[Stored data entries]
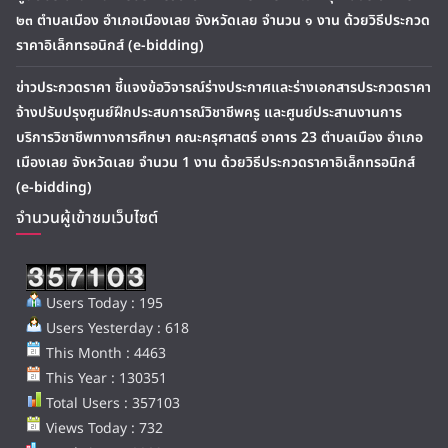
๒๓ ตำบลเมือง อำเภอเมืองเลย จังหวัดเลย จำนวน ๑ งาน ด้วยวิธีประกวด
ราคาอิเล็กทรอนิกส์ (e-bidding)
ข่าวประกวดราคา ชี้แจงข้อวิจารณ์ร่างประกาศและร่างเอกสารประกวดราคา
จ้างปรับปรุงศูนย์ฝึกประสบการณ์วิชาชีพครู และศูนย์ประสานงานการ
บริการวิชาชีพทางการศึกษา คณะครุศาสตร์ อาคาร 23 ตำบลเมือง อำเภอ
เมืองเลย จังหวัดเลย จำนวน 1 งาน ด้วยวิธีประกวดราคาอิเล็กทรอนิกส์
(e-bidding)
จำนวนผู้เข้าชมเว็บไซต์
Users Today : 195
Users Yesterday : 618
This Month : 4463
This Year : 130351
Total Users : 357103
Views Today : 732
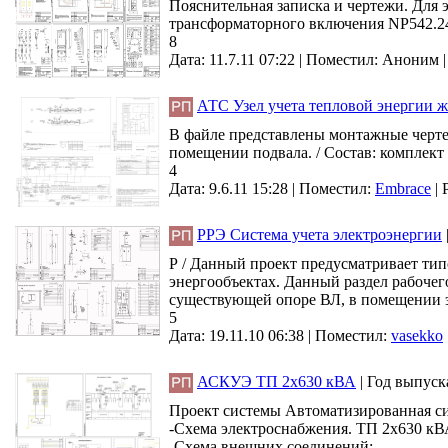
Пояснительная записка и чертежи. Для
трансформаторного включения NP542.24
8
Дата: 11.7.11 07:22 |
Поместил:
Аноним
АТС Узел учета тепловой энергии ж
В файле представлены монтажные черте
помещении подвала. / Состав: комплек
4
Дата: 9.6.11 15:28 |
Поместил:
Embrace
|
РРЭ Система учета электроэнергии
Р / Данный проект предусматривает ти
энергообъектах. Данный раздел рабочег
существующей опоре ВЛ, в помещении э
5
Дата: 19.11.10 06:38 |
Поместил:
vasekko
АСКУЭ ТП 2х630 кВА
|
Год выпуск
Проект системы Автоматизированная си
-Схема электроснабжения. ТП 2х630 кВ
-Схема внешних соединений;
...
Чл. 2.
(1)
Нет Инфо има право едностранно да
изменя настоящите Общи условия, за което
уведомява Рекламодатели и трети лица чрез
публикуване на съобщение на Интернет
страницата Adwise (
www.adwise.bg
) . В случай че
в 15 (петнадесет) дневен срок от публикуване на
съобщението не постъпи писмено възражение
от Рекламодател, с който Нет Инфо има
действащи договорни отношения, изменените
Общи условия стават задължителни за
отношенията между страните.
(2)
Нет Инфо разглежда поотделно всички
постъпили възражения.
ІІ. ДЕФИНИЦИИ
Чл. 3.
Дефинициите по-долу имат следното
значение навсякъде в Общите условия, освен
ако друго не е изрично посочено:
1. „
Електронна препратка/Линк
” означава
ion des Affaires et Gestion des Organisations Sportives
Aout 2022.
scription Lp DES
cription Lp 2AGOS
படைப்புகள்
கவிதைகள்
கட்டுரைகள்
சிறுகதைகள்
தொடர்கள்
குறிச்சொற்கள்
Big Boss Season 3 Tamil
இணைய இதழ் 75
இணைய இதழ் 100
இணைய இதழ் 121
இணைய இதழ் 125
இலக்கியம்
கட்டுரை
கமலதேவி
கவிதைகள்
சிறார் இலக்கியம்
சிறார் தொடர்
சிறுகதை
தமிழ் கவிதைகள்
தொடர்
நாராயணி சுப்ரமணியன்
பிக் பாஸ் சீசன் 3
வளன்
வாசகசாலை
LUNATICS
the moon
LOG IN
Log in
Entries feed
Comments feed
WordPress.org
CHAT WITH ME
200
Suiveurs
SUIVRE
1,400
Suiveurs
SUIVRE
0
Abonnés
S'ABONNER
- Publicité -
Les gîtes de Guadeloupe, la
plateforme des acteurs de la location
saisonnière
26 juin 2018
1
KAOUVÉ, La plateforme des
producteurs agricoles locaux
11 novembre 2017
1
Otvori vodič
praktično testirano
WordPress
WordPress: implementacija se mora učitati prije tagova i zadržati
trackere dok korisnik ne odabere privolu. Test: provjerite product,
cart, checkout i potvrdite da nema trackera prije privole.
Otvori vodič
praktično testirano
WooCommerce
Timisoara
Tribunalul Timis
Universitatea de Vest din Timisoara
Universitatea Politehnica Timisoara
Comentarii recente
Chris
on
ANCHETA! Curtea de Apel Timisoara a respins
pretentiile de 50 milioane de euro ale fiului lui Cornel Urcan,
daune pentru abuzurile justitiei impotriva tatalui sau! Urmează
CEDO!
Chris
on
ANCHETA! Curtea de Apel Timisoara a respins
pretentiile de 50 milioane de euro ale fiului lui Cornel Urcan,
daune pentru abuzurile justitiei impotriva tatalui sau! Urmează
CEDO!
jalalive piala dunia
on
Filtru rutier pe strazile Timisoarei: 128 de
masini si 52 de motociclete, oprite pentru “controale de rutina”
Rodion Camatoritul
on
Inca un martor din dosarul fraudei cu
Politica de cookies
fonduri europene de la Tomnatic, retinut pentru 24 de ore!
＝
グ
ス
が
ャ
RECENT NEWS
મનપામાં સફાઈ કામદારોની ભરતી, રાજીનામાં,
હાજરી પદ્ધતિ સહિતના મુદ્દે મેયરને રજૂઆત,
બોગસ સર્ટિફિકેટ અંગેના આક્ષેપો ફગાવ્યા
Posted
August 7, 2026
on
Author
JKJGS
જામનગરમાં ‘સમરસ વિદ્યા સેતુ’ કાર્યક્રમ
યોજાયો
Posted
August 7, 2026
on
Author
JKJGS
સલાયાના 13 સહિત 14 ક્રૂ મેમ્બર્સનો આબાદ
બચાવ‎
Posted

WORK REQUIRED —
Number of lines containing "Timisoara" in the data: state it and nothing more.

REPLY TO THE TASK —
5